─── Given records ───

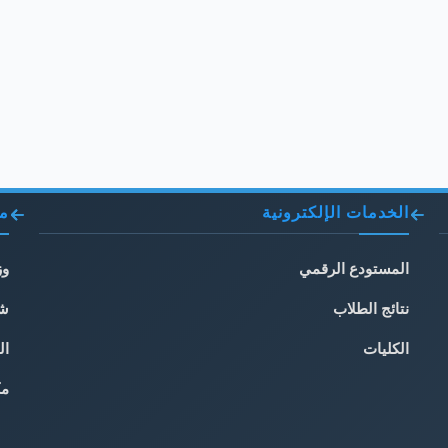
الخدمات الإلكترونية
مو
المستودع الرقمي
وز
نتائج الطلاب
شب
الكليات
ال
مك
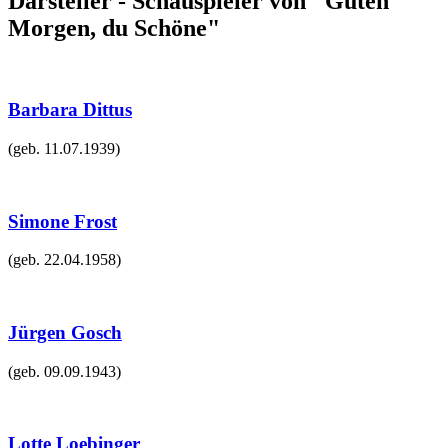
Darsteller - Schauspieler von "Guten
Morgen, du Schöne"
Barbara Dittus
(geb.
11.07.1939
)
Simone Frost
(geb.
22.04.1958
)
Jürgen Gosch
(geb.
09.09.1943
)
Lotte Loebinger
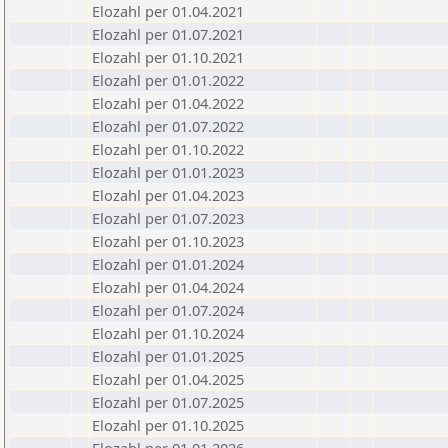
Elozahl per 01.04.2021
Elozahl per 01.07.2021
Elozahl per 01.10.2021
Elozahl per 01.01.2022
Elozahl per 01.04.2022
Elozahl per 01.07.2022
Elozahl per 01.10.2022
Elozahl per 01.01.2023
Elozahl per 01.04.2023
Elozahl per 01.07.2023
Elozahl per 01.10.2023
Elozahl per 01.01.2024
Elozahl per 01.04.2024
Elozahl per 01.07.2024
Elozahl per 01.10.2024
Elozahl per 01.01.2025
Elozahl per 01.04.2025
Elozahl per 01.07.2025
Elozahl per 01.10.2025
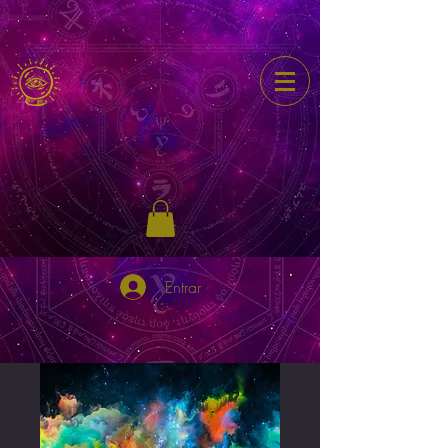
Entrar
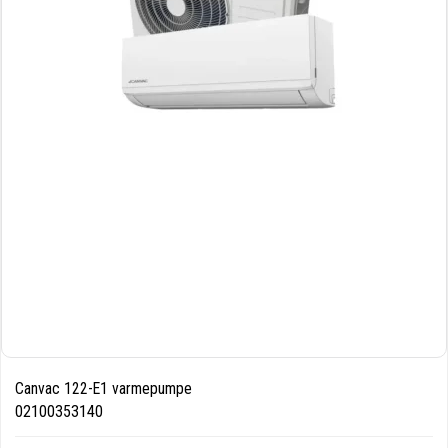
Canvac 122-E1 varmepumpe
02100353140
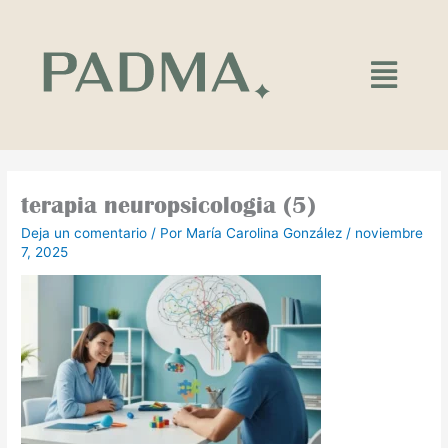
Ir
al
contenido
Main
Menu
terapia neuropsicologia (5)
Deja un comentario
/ Por
María Carolina González
/
noviembre
7, 2025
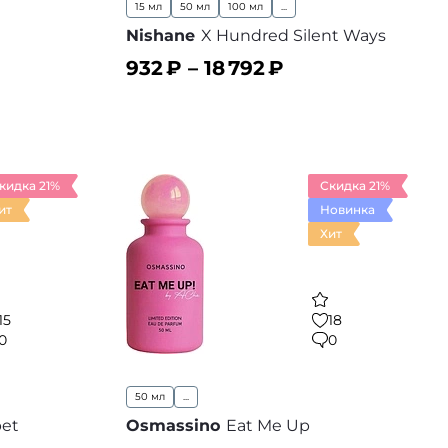
15 мл
50 мл
100 мл
...
Nishane
X Hundred Silent Ways
932
₽ –
18 792
₽
В корзину
 избранное
В избранное
кидка 21%
Скидка 21%
ит
Новинка
Хит
15
18
0
0
50 мл
...
bet
Osmassino
Eat Me Up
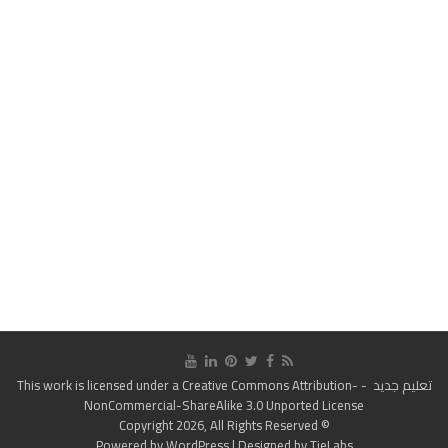
تعليم جديد
- This work is licensed under a
Creative Commons Attribution-
NonCommercial-ShareAlike 3.0 Unported License
© Copyright 2026, All Rights Reserved
Powered by
WordPress
| Designed by
TieLabs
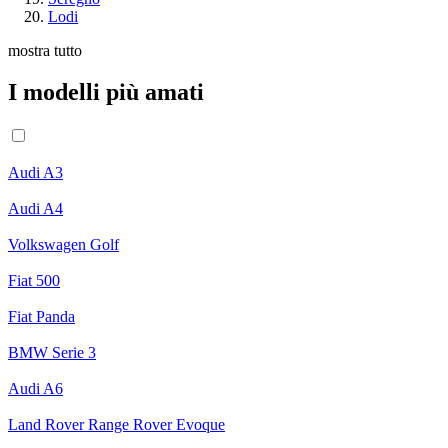
Lodi
mostra tutto
I modelli più amati
Audi A3
Audi A4
Volkswagen Golf
Fiat 500
Fiat Panda
BMW Serie 3
Audi A6
Land Rover Range Rover Evoque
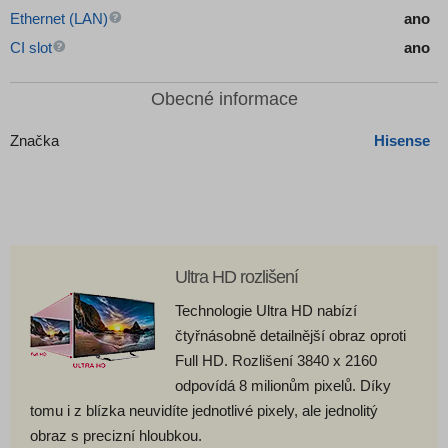
Ethernet (LAN)
ano
CI slot
ano
Obecné informace
Značka
Hisense
Ultra HD rozlišení
Technologie Ultra HD nabízí
čtyřnásobně detailnější obraz oproti
Full HD. Rozlišení 3840 x 2160
odpovídá 8 milionům pixelů. Díky
tomu i z blízka neuvidíte jednotlivé pixely, ale jednolitý
obraz s precizní hloubkou.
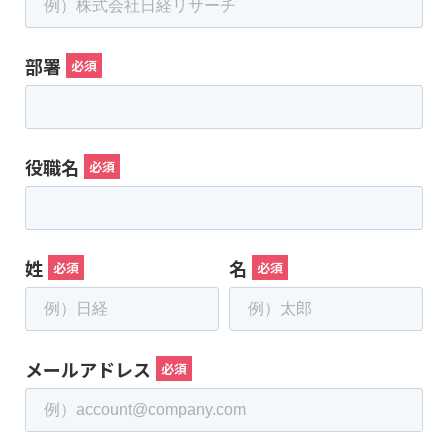
部署
役職名
姓
名
メールアドレス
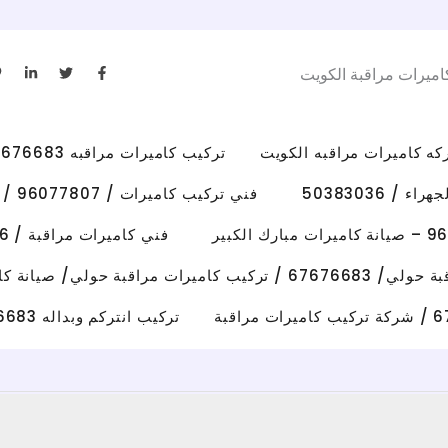
L
T
F
اميرات مراقبة الكويت
i
w
a
n
i
c
k
t
e
e
t
b
d
e
o
i
r
o
تركيب كاميرات مراقبه 67676683 رقم فني كاميرات مراقبه الكويت
n
k
-
-
i
f
/ 50383036
فني تركيب كاميرات / 96077807 / تركيب كاميرات الاحمدي
n
فني كاميرات مراقبة / 50383036 / تركيب كاميرات الفروانية
رات مراقبة حولي/ صيانة كاميرات حولي
تركيب انتركم وبداله 67676683 فني تصليح انتركم وكاميرات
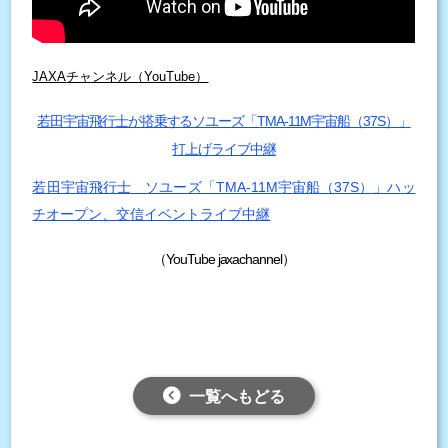
JAXA
チャンネル（YouTube）
若田宇宙飛行士が搭乗するソユーズ「TMA-11M宇宙船（37S）」
打上げライブ中継
若田宇宙飛行士 ソユーズ「TMA-11M宇宙船（37S）」ハッ
チオープン、交信イベントライブ中継
（YouTube jaxachannel）
一覧へもどる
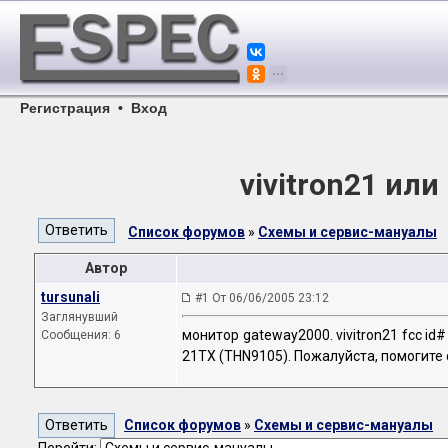
Регистрация
•
Вход
vivitron21 ил
Список форумов
»
Схемы и сервис-мануалы
Автор
tursunali
#1 От 06/06/2005 23:12
Заглянувший
монитор gateway2000. vivitron21 fcc i
Сообщения: 6
21TX (THN9105). Пожалуйста, помогите с
Список форумов
»
Схемы и сервис-мануалы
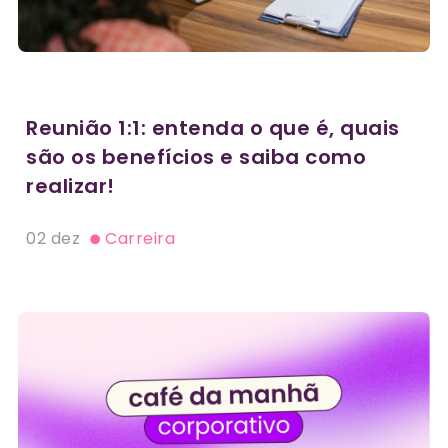
Reunião 1:1: entenda o que é, quais
são os benefícios e saiba como
realizar!
02 dez
Carreira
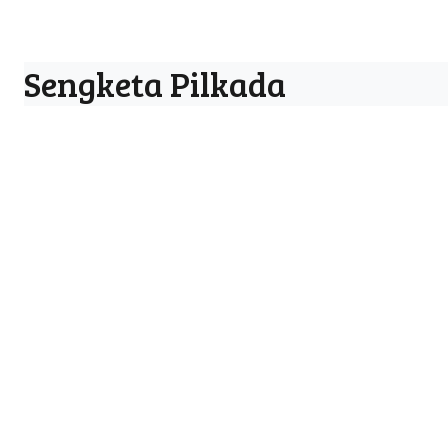
Sengketa Pilkada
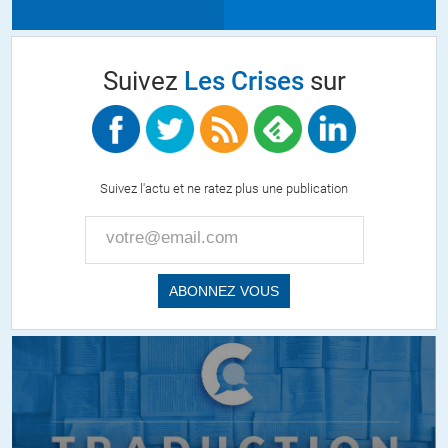
Suivez
Les Crises
sur
Suivez l'actu et ne ratez plus une publication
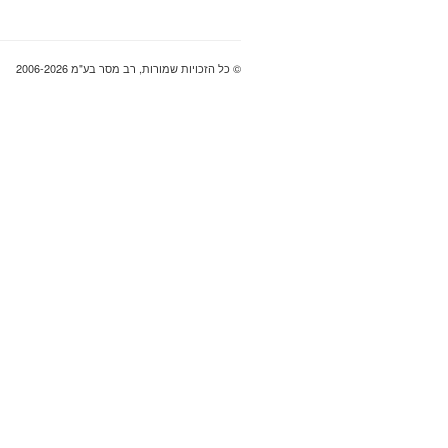
© כל הזכויות שמורות, רב מסר בע"מ 2006-2026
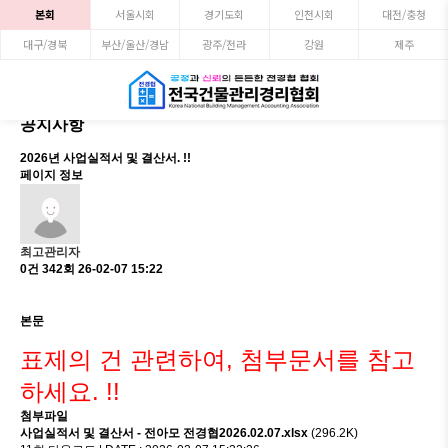
본회
서울시회
경기도회
인천시회
대전/충청
대구/경북
부산/울산/경남
광주/전라
강원
제주
공지사항
2026년 사업실적서 및 결산서. !!
페이지 정보
최고관리자
0건
342회
26-02-07 15:22
본문
표제의 건 관련하여, 첨부문서를 참고
하세요. !!
첨부파일
사업실적서 및 결산서 - 전아모 전경협2026.02.07.xlsx
(296.2K)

───

*Task goal*: Your answer must consist of every line in the listing that contains "مراقبة".

*Task answer*:
اميرات مراقبة الكويت
فني كاميرات مراقبة / 50383036 / تركيب كاميرات الفروانية
رات مراقبة حولي/ صيانة كاميرات حولي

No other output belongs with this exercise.